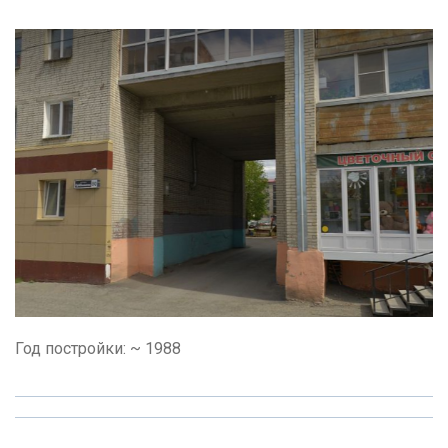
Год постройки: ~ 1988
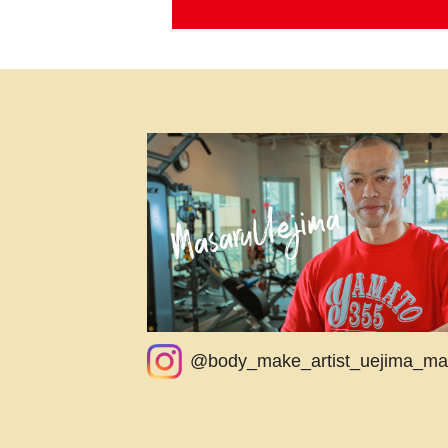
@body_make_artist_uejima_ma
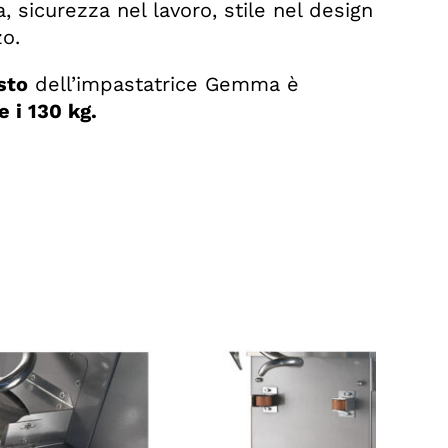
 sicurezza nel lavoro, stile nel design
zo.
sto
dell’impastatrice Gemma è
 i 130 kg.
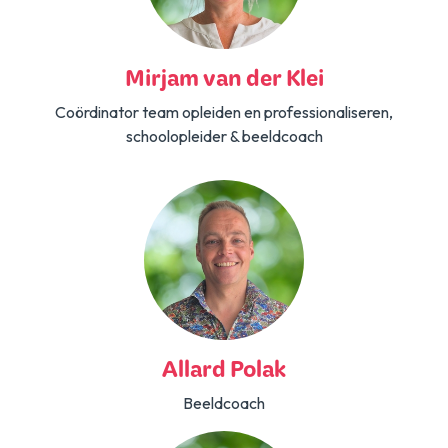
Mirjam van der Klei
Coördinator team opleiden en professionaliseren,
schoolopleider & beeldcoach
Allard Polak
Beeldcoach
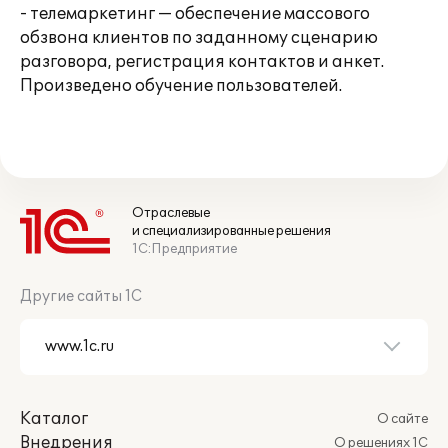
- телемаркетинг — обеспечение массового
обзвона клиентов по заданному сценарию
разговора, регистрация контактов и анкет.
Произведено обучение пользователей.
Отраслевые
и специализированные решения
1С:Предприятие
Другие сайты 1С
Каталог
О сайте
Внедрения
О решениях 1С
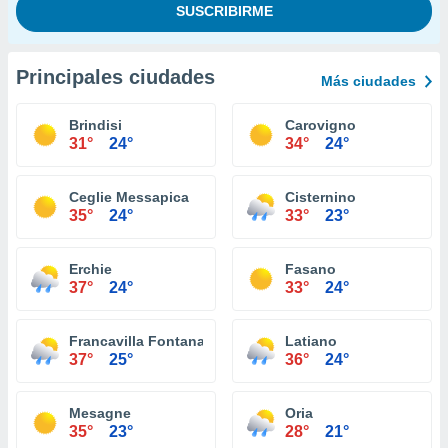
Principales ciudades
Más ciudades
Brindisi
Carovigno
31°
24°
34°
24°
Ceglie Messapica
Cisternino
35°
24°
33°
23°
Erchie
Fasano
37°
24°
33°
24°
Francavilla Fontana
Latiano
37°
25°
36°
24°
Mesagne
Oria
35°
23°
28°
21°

* * *

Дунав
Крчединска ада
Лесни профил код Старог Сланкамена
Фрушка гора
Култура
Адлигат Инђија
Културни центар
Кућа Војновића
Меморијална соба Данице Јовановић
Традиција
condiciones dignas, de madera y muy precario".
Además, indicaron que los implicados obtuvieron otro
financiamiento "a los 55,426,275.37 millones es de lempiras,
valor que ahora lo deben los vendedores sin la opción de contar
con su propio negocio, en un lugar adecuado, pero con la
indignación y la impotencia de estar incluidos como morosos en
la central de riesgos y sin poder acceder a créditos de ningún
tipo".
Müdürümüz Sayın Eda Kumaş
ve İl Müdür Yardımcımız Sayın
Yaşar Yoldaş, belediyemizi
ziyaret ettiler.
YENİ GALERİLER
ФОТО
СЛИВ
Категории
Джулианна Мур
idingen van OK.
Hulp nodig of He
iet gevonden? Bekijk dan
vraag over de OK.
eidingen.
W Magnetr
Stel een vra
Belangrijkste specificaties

--

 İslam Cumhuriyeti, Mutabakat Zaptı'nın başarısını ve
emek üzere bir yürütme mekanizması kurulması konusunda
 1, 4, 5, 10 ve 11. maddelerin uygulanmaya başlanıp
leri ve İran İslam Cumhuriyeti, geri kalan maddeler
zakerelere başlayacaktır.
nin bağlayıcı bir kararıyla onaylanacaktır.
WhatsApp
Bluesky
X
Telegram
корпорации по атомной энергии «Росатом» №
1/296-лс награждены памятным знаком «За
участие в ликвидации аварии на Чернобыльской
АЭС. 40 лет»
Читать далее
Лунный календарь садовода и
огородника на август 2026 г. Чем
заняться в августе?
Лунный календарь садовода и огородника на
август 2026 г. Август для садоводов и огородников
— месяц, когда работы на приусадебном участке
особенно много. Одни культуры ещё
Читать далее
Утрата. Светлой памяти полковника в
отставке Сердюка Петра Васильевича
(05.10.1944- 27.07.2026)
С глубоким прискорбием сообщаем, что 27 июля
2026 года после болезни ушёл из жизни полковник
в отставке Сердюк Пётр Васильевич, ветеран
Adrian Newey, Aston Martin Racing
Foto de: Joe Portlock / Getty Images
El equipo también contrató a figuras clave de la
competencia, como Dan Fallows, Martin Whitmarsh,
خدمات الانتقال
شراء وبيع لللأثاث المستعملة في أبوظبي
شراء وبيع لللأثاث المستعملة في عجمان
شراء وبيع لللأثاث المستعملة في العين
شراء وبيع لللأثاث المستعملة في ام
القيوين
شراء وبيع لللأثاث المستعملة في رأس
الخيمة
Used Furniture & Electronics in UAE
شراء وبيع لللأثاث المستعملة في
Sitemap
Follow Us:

- **WHAT YOU SHOULD DO**: Your copy should hold only the lines above from the one containing "Год постройки: ~ 1988" through the one containing "О решениях 1С", exactly as written and free of pictures.

- **ANSWER AREA**:
Год постройки: ~ 1988
@body_make_artist_uejima_ma
 sicurezza nel lavoro, stile nel design
zo.
sto
dell’impastatrice Gemma è
 i 130 kg.
Mirjam van der Klei
Coördinator team opleiden en professionaliseren,
schoolopleider & beeldcoach
Allard Polak
Beeldcoach
- телемаркетинг — обеспечение массового
обзвона клиентов по заданному сценарию
разговора, регистрация контактов и анкет.
Произведено обучение пользователей.
Отраслевые
и специализированные решения
1С:Предприятие
Другие сайты 1С
Каталог
О сайте
Внедрения
О решениях 1С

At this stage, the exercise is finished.